:: Task instructions ::
Leave the pictures out and write out exactly the lines from the top of the entries through the line containing "[Advertisement] (107, 155)".

•••••

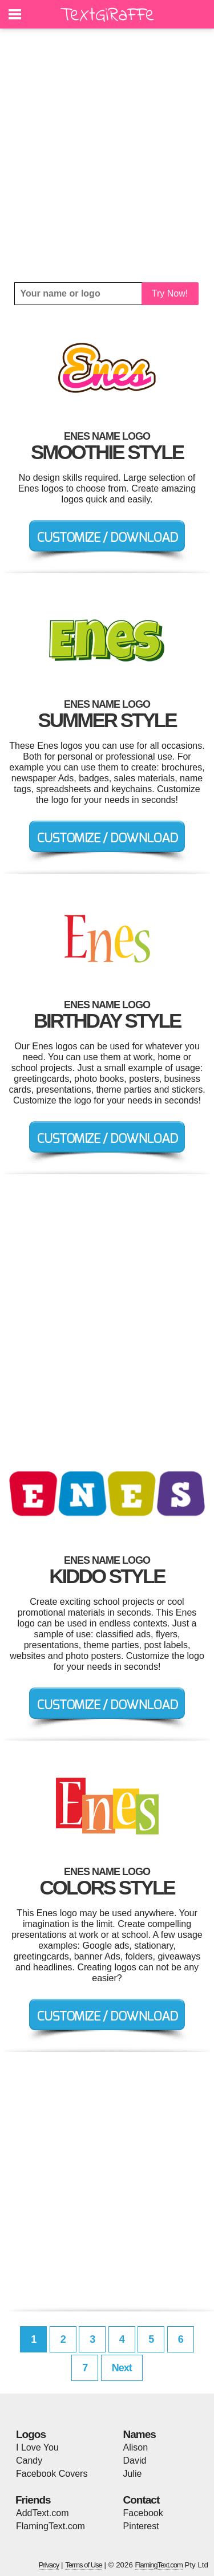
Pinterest (141, 2526)
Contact (141, 2500)
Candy (29, 2460)
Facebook (143, 2513)
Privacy (49, 2565)
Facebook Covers (51, 2473)
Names (139, 2434)
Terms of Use (83, 2565)
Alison (135, 2447)
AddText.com (42, 2513)
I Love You (37, 2447)
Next (122, 2368)
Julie (132, 2473)
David (135, 2460)
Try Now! (170, 293)
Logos (31, 2434)
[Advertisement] (107, 155)
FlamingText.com (50, 2526)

•••••

:: Answer section ::
Pinterest (141, 2526)
Contact (141, 2500)
Candy (29, 2460)
Facebook (143, 2513)
Privacy (49, 2565)
Facebook Covers (51, 2473)
Names (139, 2434)
Terms of Use (83, 2565)
Alison (135, 2447)
AddText.com (42, 2513)
I Love You (37, 2447)
Next (122, 2368)
Julie (132, 2473)
David (135, 2460)
Try Now! (170, 293)
Logos (31, 2434)
[Advertisement] (107, 155)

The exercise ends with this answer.